» **Aim of the task**
Some of the lines below need repeating. Reproduce exactly those between the lines holding "Bref, il devenait" and "des destinations.", inclusive.
━━━━━ Records for this task
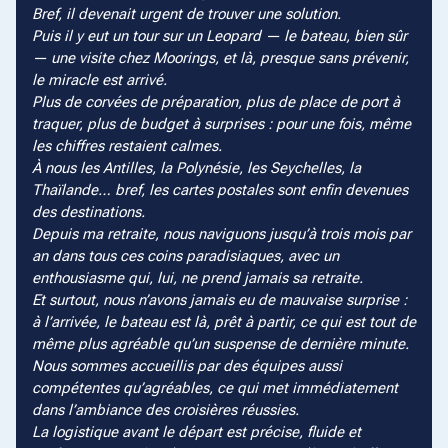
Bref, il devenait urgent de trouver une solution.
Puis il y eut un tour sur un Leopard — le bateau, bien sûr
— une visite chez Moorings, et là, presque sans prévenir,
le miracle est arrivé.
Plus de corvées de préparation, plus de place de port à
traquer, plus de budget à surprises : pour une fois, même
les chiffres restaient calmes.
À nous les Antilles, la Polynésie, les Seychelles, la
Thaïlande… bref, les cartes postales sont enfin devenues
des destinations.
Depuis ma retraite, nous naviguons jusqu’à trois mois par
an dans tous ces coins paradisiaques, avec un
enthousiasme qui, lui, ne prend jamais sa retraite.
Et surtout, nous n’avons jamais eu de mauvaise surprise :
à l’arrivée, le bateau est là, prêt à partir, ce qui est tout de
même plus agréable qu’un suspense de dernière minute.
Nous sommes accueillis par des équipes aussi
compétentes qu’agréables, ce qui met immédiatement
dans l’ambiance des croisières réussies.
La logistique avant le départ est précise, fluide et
━━━━━━━━━━
━━━━━ Records for this task
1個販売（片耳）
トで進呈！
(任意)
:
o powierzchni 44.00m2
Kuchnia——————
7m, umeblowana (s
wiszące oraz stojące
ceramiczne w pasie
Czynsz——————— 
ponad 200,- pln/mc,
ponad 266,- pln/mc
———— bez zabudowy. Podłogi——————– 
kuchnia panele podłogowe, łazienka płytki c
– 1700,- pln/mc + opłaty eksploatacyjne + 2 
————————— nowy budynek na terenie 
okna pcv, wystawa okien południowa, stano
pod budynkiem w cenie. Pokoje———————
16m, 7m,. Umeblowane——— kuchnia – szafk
━━━━━━━━━━
» **Output of the exercise**
Bref, il devenait urgent de trouver une solution.
Puis il y eut un tour sur un Leopard — le bateau, bien sûr
— une visite chez Moorings, et là, presque sans prévenir,
le miracle est arrivé.
Plus de corvées de préparation, plus de place de port à
traquer, plus de budget à surprises : pour une fois, même
les chiffres restaient calmes.
À nous les Antilles, la Polynésie, les Seychelles, la
Thaïlande… bref, les cartes postales sont enfin devenues
des destinations.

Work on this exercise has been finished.